LTX-Video is a DiT-based video generation model designed for real-time, high-quality video creation. It targets researchers and developers interested in advanced video synthesis, offering capabilities like text-to-video, image-to-video, and video extension, with a focus on speed and resolution.
How It Works
LTX-Video utilizes a Diffusion Transformer (DiT) architecture, enabling it to generate high-resolution videos at 30 FPS in real-time. This approach allows for faster-than-watch-time generation, a significant improvement over previous methods.
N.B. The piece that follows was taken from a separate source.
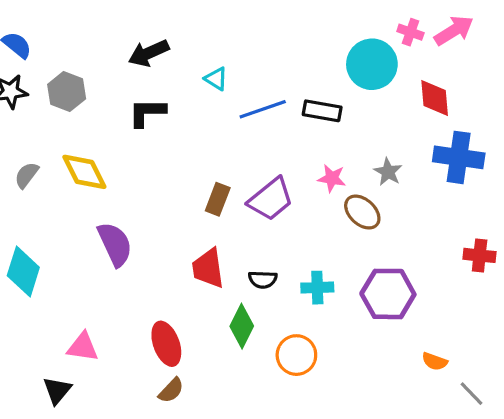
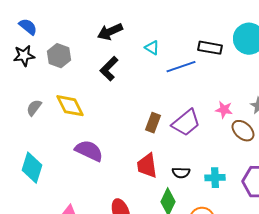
black rectangle: (322, 111) -> (210, 48), moved
black L-shape: (147, 112) -> (109, 69), turned -45
purple semicircle: (115, 244) -> (89, 151), turned -40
The model is trained on a large, diverse video dataset, facilitating the creation of realistic and varied content.
Quick Start & Requirements
- Installation: Clone the repository, create a virtual environment, and install with
pip install -e .[inference-script]
.
- Dependencies: Python 3.10.5+, CUDA 12.2+, PyTorch >= 2.1.2. MPS support for macOS requires PyTorch 2.3.0 or >= 2.6.
- Model Download: Use
hf_hub_download
from Hugging Face to get the distilled or full model checkpoints.
- Inference: Run via
inference.py
script for text-to-video, image-to-video, and video extension.
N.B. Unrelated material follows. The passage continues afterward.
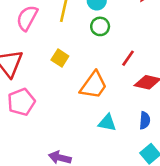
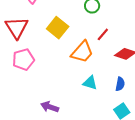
yellow square: (60, 58) -> (58, 28), size x1.5
red line: (128, 58) -> (103, 34), moved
- ComfyUI/Diffusers: Integrations available via separate repositories and official documentation.
- Resources: Requires significant GPU resources for local inference.
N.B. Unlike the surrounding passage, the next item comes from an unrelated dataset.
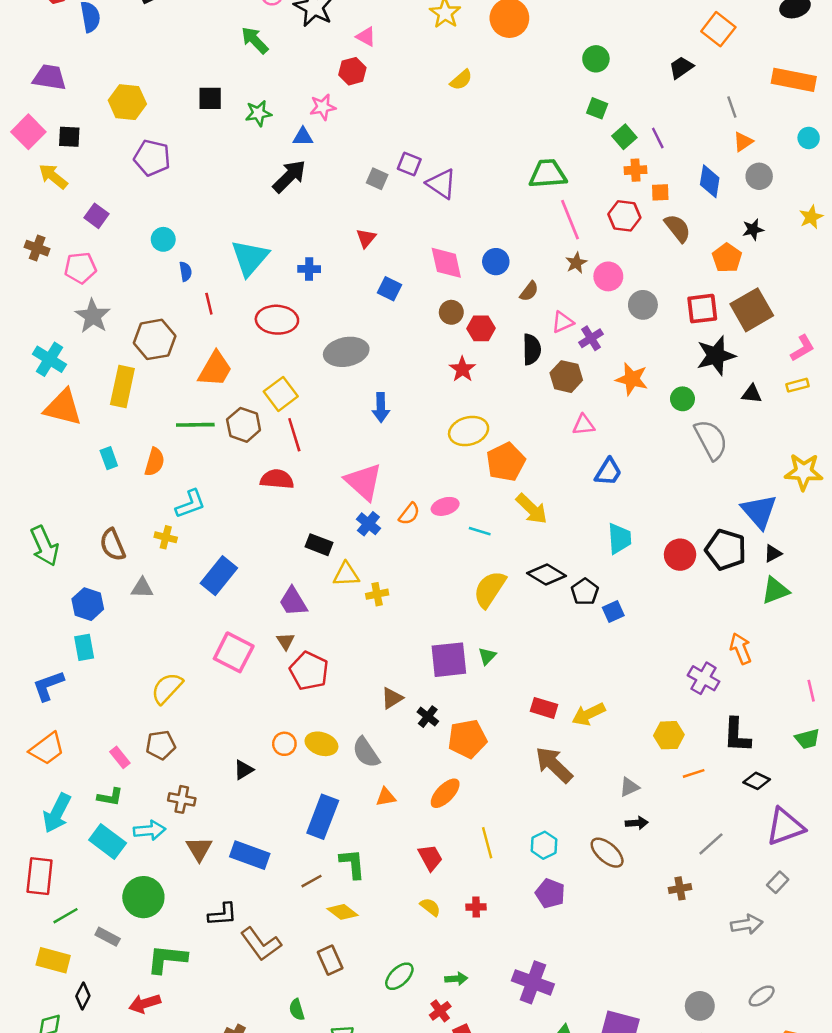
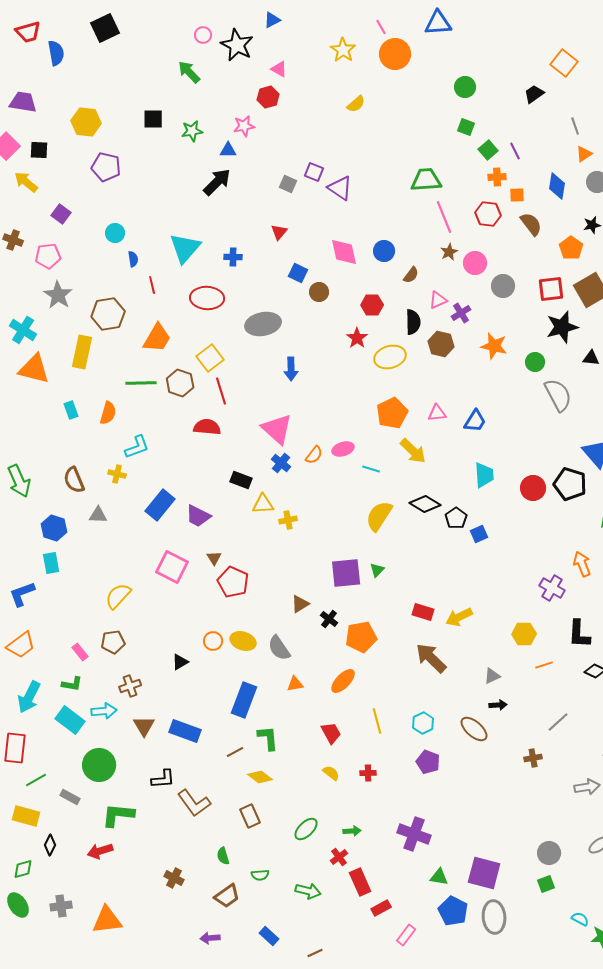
brown circle: (451, 312) -> (319, 292), moved
pink triangle: (584, 425) -> (437, 413), moved
yellow ellipse: (469, 431) -> (390, 357), moved
purple trapezoid: (293, 602) -> (198, 516), moved, turned -32
brown cross: (182, 799) -> (130, 686), turned -30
- Links: Website, Model, Demo, Paper.
Highlighted Details
- Generates 30 FPS videos at 1216x704 resolution in real-time.
- Supports text-to-video, image-to-video, keyframe animation, video extension (forward/backward), and video-to-video transformations.
- Distilled model offers 15x faster inference, supports fewer diffusion steps, and omits classifier-free guidance.
- Features automatic prompt enhancement for shorter prompts.
Maintenance & Community
- Active development with regular updates and new checkpoints.
- Community contributions are encouraged, with projects like ComfyUI-LTXTricks and LTX-VideoQ8 highlighted.
- Links to community discussions and careers page available.
Licensing & Compatibility
- Newer checkpoints (v0.9.6, v0.9.5) are released under an "Open Weights" or "OpenRail-M" license, allowing commercial use. Earlier versions may have different terms.
Limitations & Caveats
- Input video segments for extension require specific frame counts (multiple of 8 + 1).
- Optimal resolutions are under 720x1280 and frame counts below 257.
- While real-time, performance is highly dependent on hardware, especially for higher resolutions and frame counts.